I want people to talk more about frogs and move away from their infatuation for large charismatic animals like tigers, pandas or elephants. If we want to measure the health of a stream or its quality, frogs are better indicators for that than, say, a tiger. For instance, during my stint at IISc, I worked in a forest called Kathlekan, near Mavinagundi. I would go there from Bangalore, finish field work, and come back. But all the knowledge I gathered from the field could potentially just stay locked up. If anyone should talk about the diversity of species and the issues they face, I felt that it should be the locals. That’s when I started talking to people to tell them what was in their own backyard. I would take photographs, go to canteens and tea stalls, and talk to the people who lived in those areas. When we showed them photographs and videos, they began to interact with us. In a way, those interactions helped me connect with the locals. And, they taught me that without people, no conservation was going to happen. I believe that there has to be a people’s movement. Scientists have to think beyond talking about diversity lists. Children do not have inhibitions in asking questions and I love talking to them. It’s a straightforward interaction. In fact, it is more difficult to convince adults. A simple question like where do frogs go after the monsoon, that children tend to ask, probably motivates a researcher or a scientist like me to find out where these frogs actually go.
You have authored numerous works, and amongst them, The Pictorial Guide to Frogs, the FrogFind app and Mandookavani have been very popular.
There was no reference material earlier, and the few that existed were expensively priced or had little up-to-date information. My pictorial guide was probably user-friendly, easy to carry and had pictures and pictograms. Almost everyone has smart phones these days and that’s why FrogFind was launched 2013. The idea behind Mandookavani was in process for a very long time; it is a result of at least 10 years of information. We wanted to put together a database of frog calls and it ended up as a CD with 75 frog calls. The pictorial guide was published in 2012. It is now 2017 and we need start planning on how to improvise these works and how to provide updated information.

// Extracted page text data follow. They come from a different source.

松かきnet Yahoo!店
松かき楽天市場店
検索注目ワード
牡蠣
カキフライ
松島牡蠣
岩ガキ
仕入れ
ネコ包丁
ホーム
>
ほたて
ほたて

Where do you see amphibian research as a field, heading towards? What hurdles do you face? What is that one thing that needs to change?

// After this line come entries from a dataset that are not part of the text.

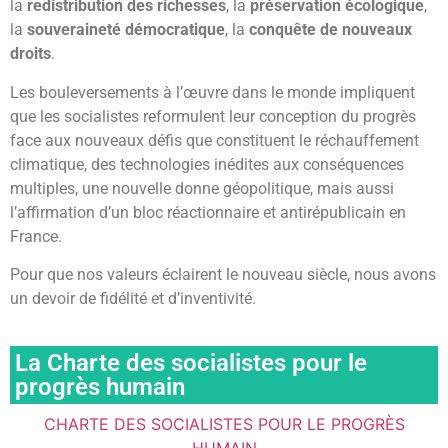
la
redistribution des richesses
, la
préservation écologique
,
la
souveraineté démocratique
, la
conquête de nouveaux
droits
.
Les bouleversements à l’œuvre dans le monde impliquent
que les socialistes reformulent leur conception du progrès
face aux nouveaux défis que constituent le réchauffement
climatique, des technologies inédites aux conséquences
multiples, une nouvelle donne géopolitique, mais aussi
l’affirmation d’un bloc réactionnaire et antirépublicain en
France.
Pour que nos valeurs éclairent le nouveau siècle, nous avons
un devoir de fidélité et d’inventivité.
La Charte des socialistes pour le
progrès humain
CHARTE DES SOCIALISTES POUR LE PROGRÈS
HUMAIN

The one change required that I can think of is the number of bureaucratic hurdles we face in India. Irrespective of whether one is a scientist or not, we have to file a lot of paperwork. This is ridiculous when it comes to collaborative or individual research. Bureaucracy needs to be simpler, systematic and transparent. That will be the best solution to boost ecological research in India.

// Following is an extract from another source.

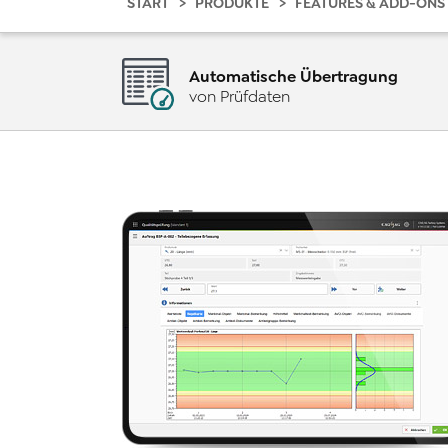
START
PRODUKTE
FEATURES & ADD-ONS
Automatische Übertragung
von Prüfdaten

How does it feel for your work to be recognised by the government, especially since you received the Karnataka State Biodiversity Award?
Recognition in the field of basic biology is a rare phenomenon. In fact, there is no Nobel Prize for biology. When a state government body like the Karnataka State Biodiversity Authority recognises your work, you are obviously happy, but it its not the ultimate reward. Going out to the field and understanding why frogs do what they do is the best kind of reward, and that, only I can give myself.